Burger King responded with a counter-campaign that claimed that their Whopper burger was superior to McDonald's Big Mac. The ads showed taste tests in which participants preferred the Whopper over the Big Mac.
This type of advertising can be effective in capturing consumers' attention and influencing their purchasing decisions. However, it can also be risky, as it may result in legal challenges or backlash from consumers who perceive the ads as negative or aggressive.
Can it be done legally?
In some countries, it may be legal to mock or disparage a competitor in advertising, while in other countries, it may be considered illegal or unethical. The legal rules regarding comparative advertising can vary depending on the jurisdiction, and it is important for advertisers to understand the regulations in their target market.
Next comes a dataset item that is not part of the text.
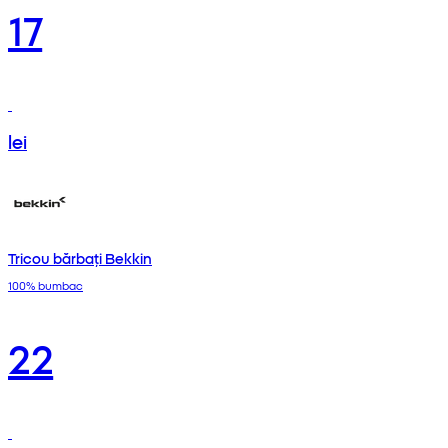
17
lei
Tricou bărbați Bekkin
100% bumbac
22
In the United States, for example, the Federal Trade Commission (FTC) allows comparative advertising as long as the claims are truthful and not misleading. However, the FTC also has guidelines that prohibit advertisers from making false or unsubstantiated claims about their competitors or engaging in unfair or deceptive practices.
In some cases, mocking a competitor in advertising may cross the line into defamation or unfair competition, which can lead to legal action. For example, if an ad makes false or misleading claims about a competitor, it may be considered libellous or slanderous and result in a lawsuit.
Comparative or Supportive Advertising?
Besides the rivalry between these two giant fast-food chains, they got some love going on. For instance, Burger King once had a campaign that made people buy from McDonald’s instead. The campaign was “A Day Without Whopper” on the same day as McD’s campaign to help children with cancer every Big Mac sold. The internet responded so well towards Burger King, saying that their campaign was more understanding than the other one. Was this calculated by the marketing team? Probably.